What has been your experience with using AVI devices?
We’ve had a substantial difference in blood return with HydroMID. One of our bedside nurses told me this week that “it draws better than a PICC.” I think it’s because of the materials. They are no longer calling us to help them get blood – they can do it themselves. We’ve had maybe two of the HydroMID lines we’ve placed need help with blood return which is dramatically better than how we were doing before, and I think at least one of those lines had some maintenance issues.
We’ve had no issues with thrombophlebitis like our AST lines – in fact, I haven’t had a single patient with thrombophlebitis with a HydroMID. I haven’t had a single instance of leaking or even needing to see if the vein is non-compressible. It’s been very clearly fewer issues with the HydroMID across the board.
What has been the impact of the switch to HydroMID?
It saves time and a lot of frustration for the bedside nurses. They don’t even have to call us anymore. The other thing is timing - we get the blood to the lab much earlier. They typically draw blood at 4 or 5 am. If they weren’t getting a blood return, they’d have to wait for the VA team to arrive at 7 am. That waiting would delay everything – blood draw, blood to the lab, then the physician getting the morning labs. We’ve really improved all of that.
Have you noticed any other benefits?
The devices also seem to be lasting longer. When we didn’t get blood return on our ASTs, we should have been pulling them, but we didn’t just because we knew they were prone to blood return problems and we’d be replacing all of them within a day or two. I know we should’ve been, but it just wasn’t reality. Now, these devices are lasting the duration of therapy.
Any standout cases you’d like to share?
I put a HydroMID in a patient so she could go to a nursing home with access for ten days of Invanz®. She was readmitted two days later with pneumonia (I didn’t even know she was readmitted until much later). She had some issues that led to her coding, aspirating, and requiring a bronchoscopy. During all these issues, she had a central line placed and a peripheral line placed, all while the HydroMID remained in place.

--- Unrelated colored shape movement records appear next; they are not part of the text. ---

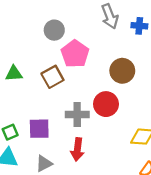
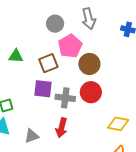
gray arrow: (110, 16) -> (89, 19), moved
brown circle: (122, 71) -> (89, 64), moved
purple square: (39, 129) -> (43, 89), moved

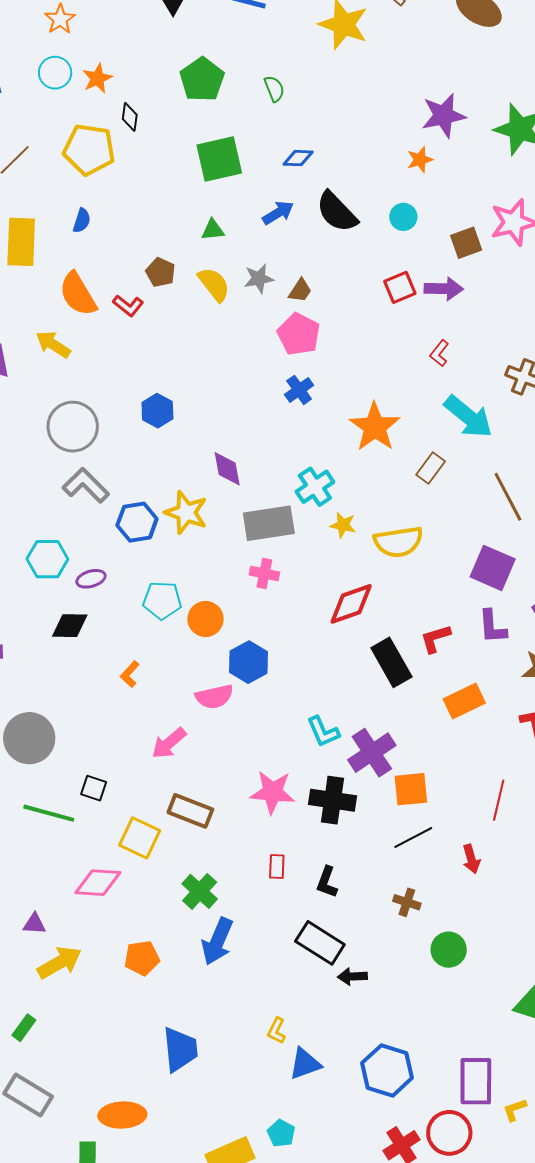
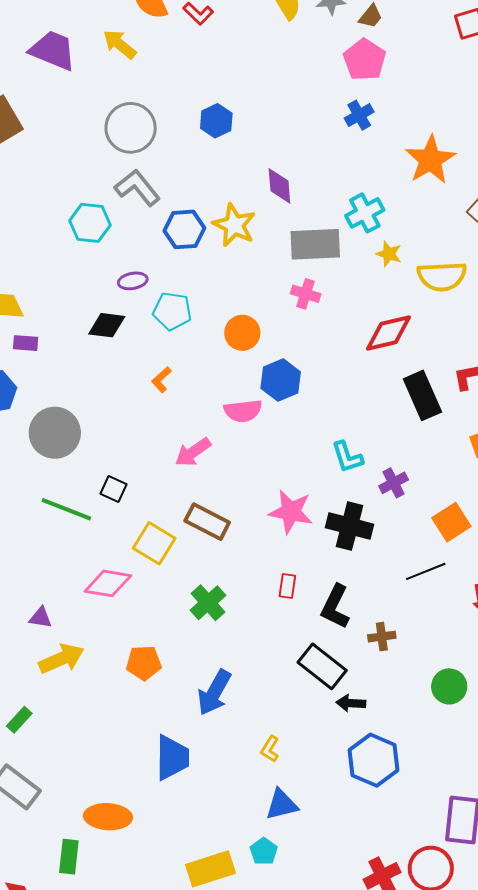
cyan hexagon: (47, 559) -> (90, 223), moved
cyan pentagon: (162, 600) -> (172, 311), moved
purple cross: (372, 753) -> (394, 483), size x0.6
orange square: (411, 789) -> (451, 522), moved, turned -33
black L-shape: (327, 882) -> (335, 607), size x1.4
brown cross: (407, 902) -> (382, 637), moved, turned -32
blue arrow: (217, 941) -> (214, 693), moved
blue triangle: (305, 1064) -> (282, 804), moved
blue hexagon: (387, 1070) -> (374, 760), moved

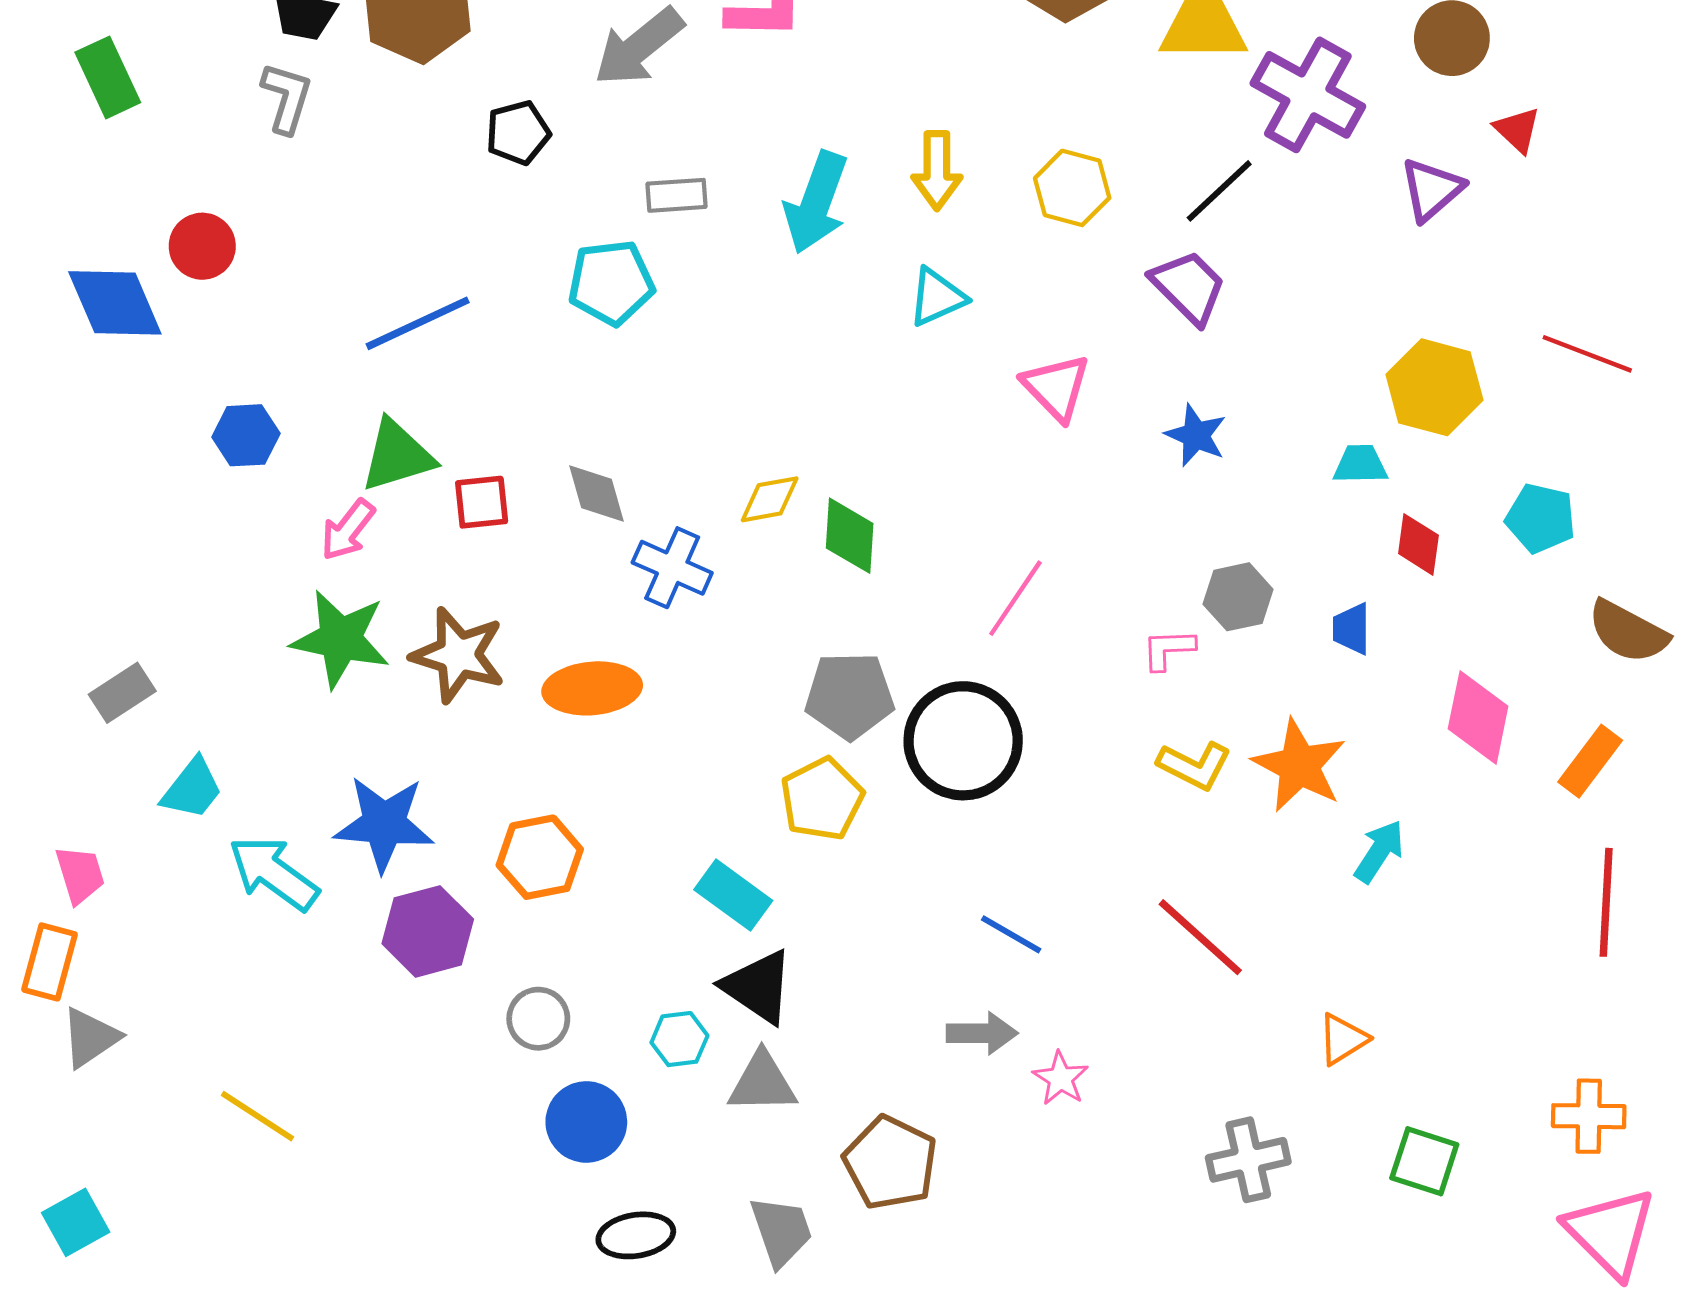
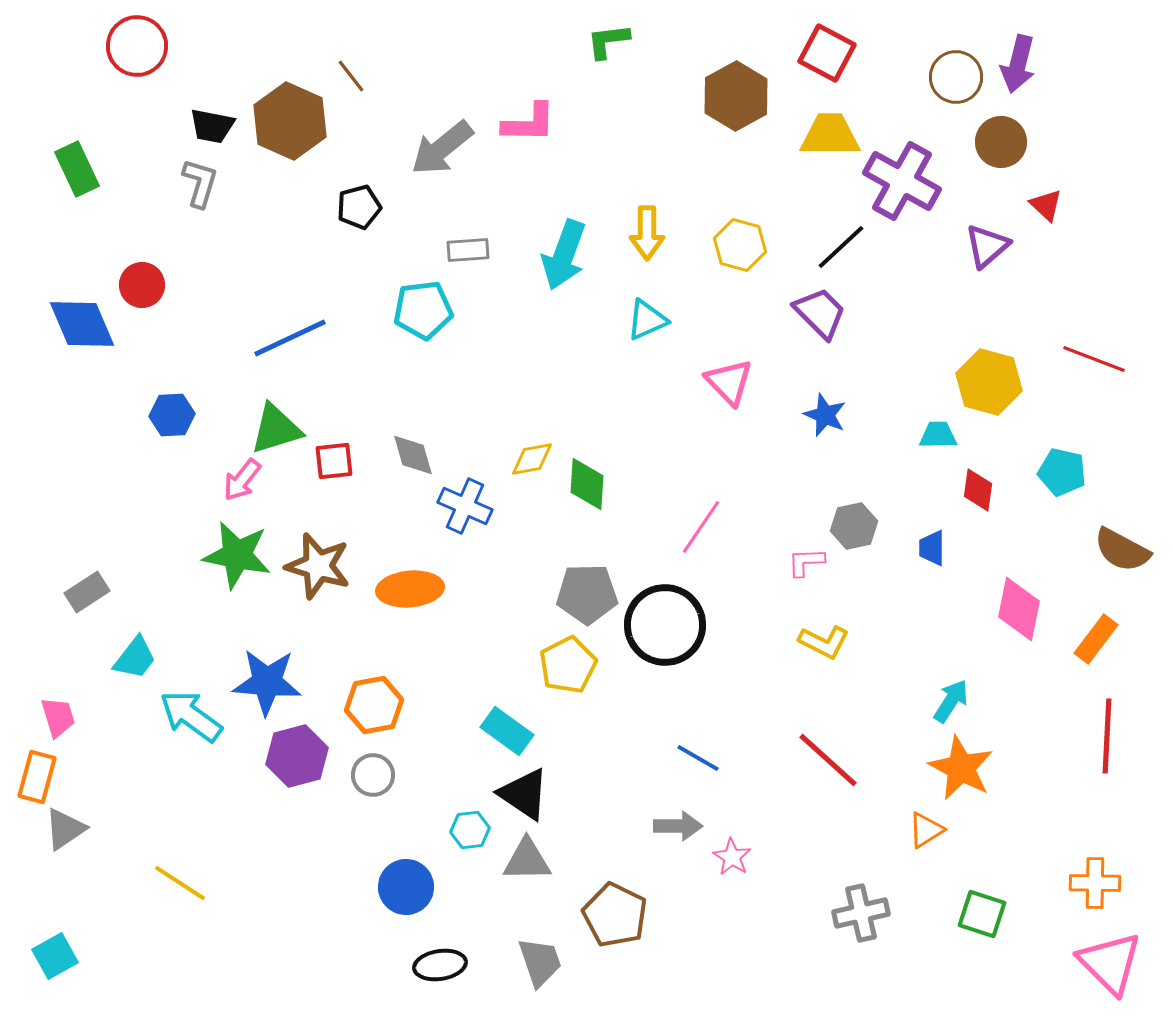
orange star: (1299, 766) -> (961, 768), moved
gray circle: (538, 1019) -> (373, 775), moved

Both of those additional lines – Central and PIV – subsequently failed in under a week, and the HydroMID remained in place without issue. The HydroMID has remained in this patient now for three weeks without issue.
Anything else?
I like the material. I saw the trackability study that you just recently published. It makes a lot of sense to me [that the lines have a substantially reduced force needed for insertion versus polyurethane lines]. It made me think of all the other places that could benefit from [the Access Vascular] lines, like dialysis patients where we have a lot of issues with venous stenosis. We don’t want to place PICCs in patients that might need those veins later and I just see a lot of potential for being gentler on veins with this material - I’m looking forward to seeing what’s next.